Il linguaggio della tradizione popolare, tipico del cantastorie, è stato ricreato con cura: la musica dal vivo, le improvvisazioni e i momenti di interazione con il pubblico hanno reso la performance davvero interattiva.
“C’è stata una scena in cui, girando tra il pubblico, mi sono ritrovata a parlare con loro come se fossimo davvero in un cimitero, giocando sui ‘morti che parlano’. È stato toccante e divertente al tempo stesso. Il pubblico ha risposto con entusiasmo, segno che questo linguaggio, anche se antico, è ancora vivo”.
Il lavoro di adattamento ha richiesto diversi mesi di studio. Morales si è immersa nella scrittura di Randazzo, ha studiato le tecniche del cantastorie insieme ad Andreoli – esperta di questa arte – e ha saputo integrare italiano, inglese e siciliano con grande naturalezza.
“Abbiamo scelto di usare il siciliano nei monologhi di Cirino – spiega –, per rendere il racconto più realistico”.
La scelta delle tre lingue si è rivelata anche particolarmente significativa per il pubblico: tra gli spettatori, presenti diversi studenti di lingua italiana e l’alternanza linguistica ha rappresentato le voci di tre generazioni di italo-australiani. “C’è chi parla il dialetto, chi l’inglese e chi ha studiato l’italiano.
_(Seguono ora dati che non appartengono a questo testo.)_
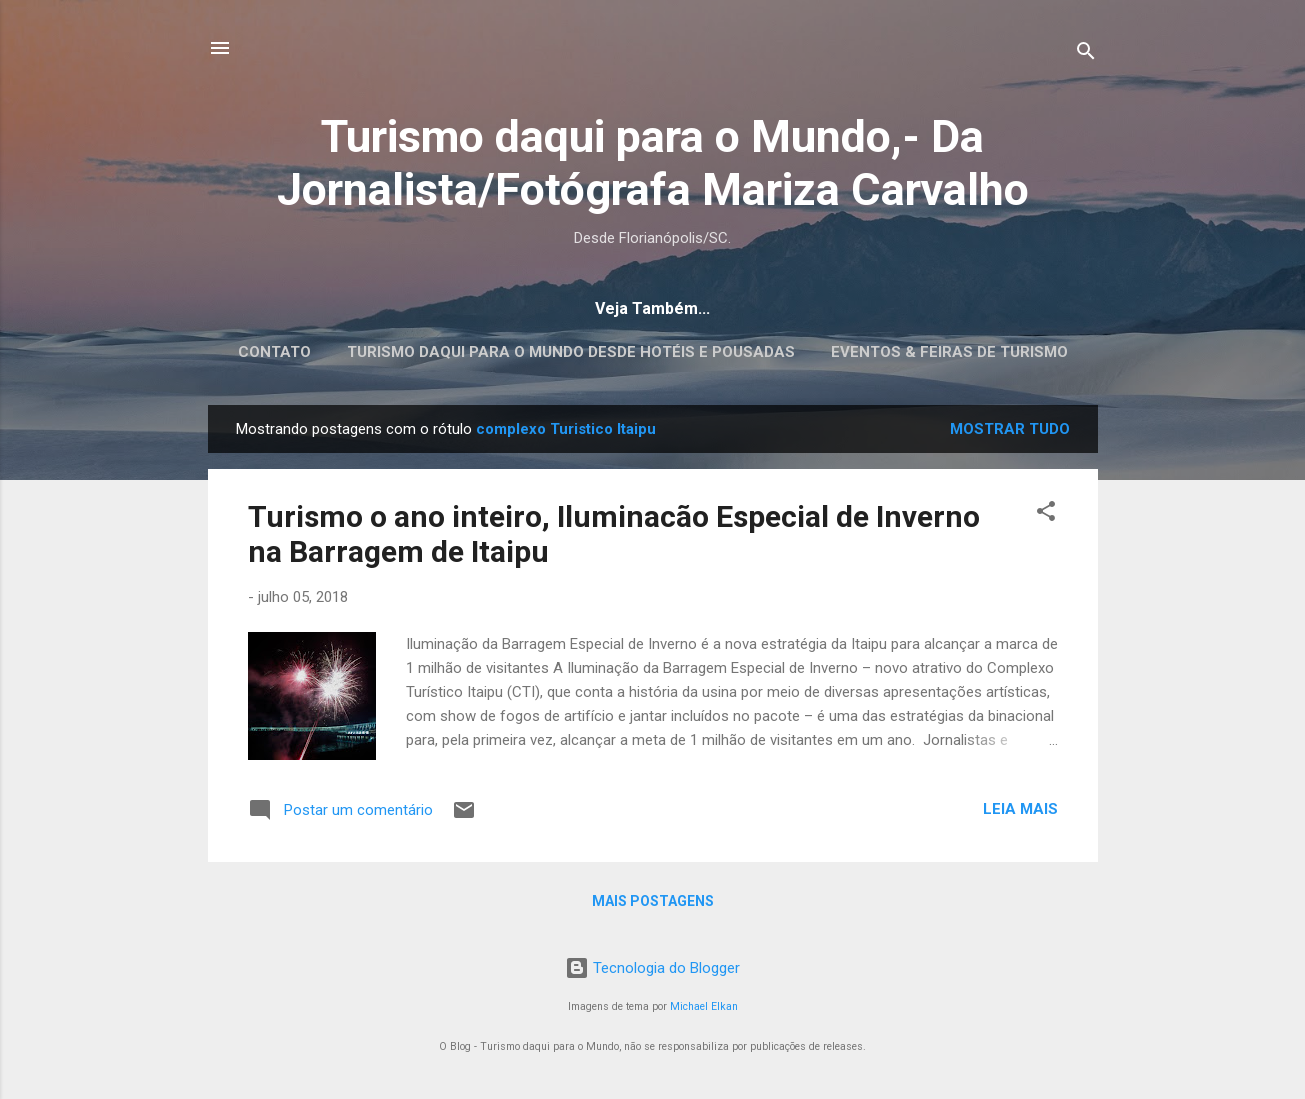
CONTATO (274, 352)
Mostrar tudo (1010, 429)
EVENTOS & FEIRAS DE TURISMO (949, 352)
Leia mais (1020, 809)
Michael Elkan (704, 1006)
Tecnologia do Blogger (652, 968)
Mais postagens (653, 901)
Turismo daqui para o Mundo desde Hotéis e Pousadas (571, 352)
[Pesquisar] (1086, 54)
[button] (1046, 514)
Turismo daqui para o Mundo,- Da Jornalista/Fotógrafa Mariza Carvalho (653, 163)
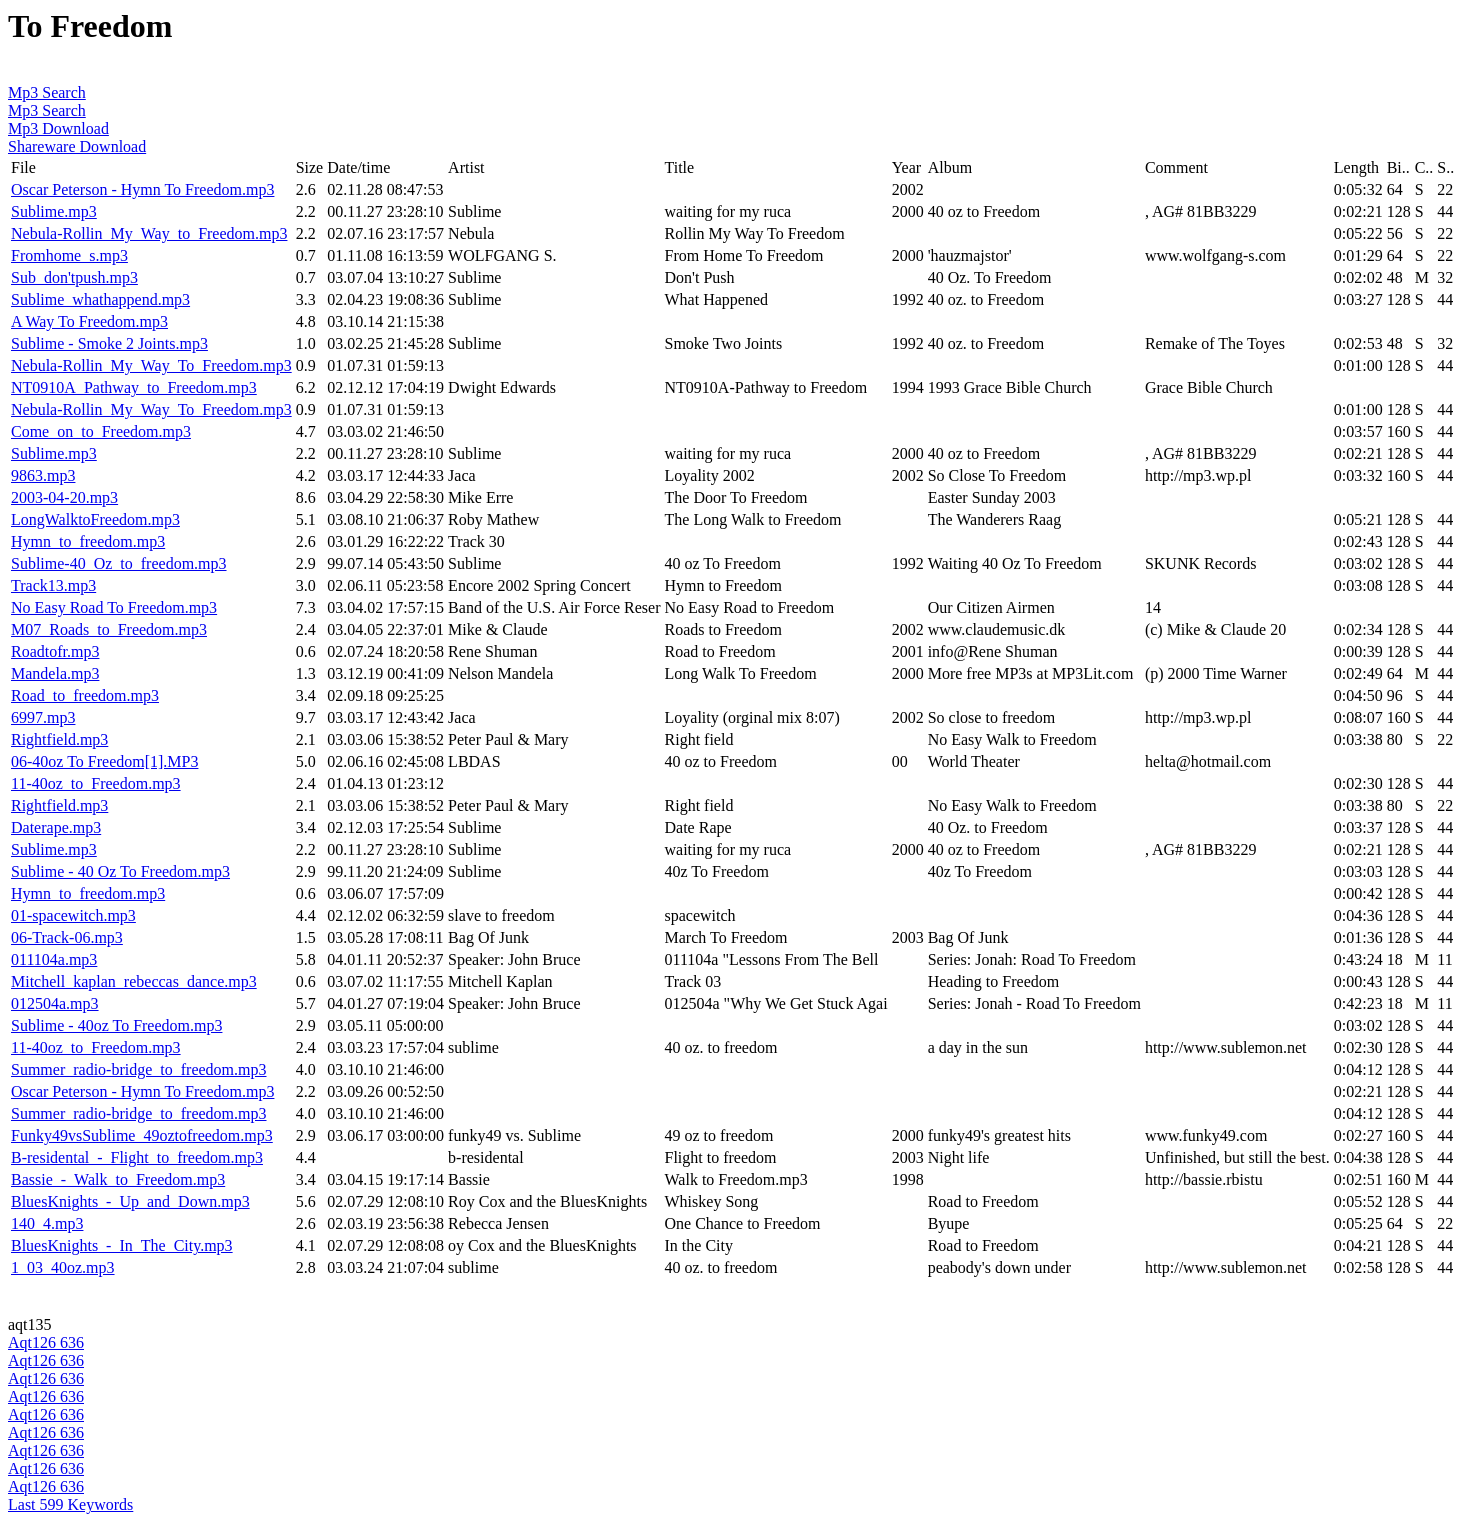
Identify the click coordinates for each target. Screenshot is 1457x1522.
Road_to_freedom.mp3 (85, 695)
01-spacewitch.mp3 (73, 915)
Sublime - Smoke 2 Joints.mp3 (109, 343)
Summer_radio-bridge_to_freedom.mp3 (139, 1069)
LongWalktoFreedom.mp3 (95, 519)
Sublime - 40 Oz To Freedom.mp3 (120, 871)
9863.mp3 (43, 475)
Volevamo illustrare esattamente questo mosaico linguistico che si ritrova in tante famiglie”.
Lo spettacolo ha saputo restituire voce a una tradizione italiana, e in particolare siciliana, ricca di ironia e spiritualità. Un omaggio non solo all’eredità di Nino Randazzo, ma anche a quella cultura popolare che, attraverso il racconto e la musica, vive nel sentimento della comunità e nei legami che uniscono chi è partito a ciò che ha lasciato.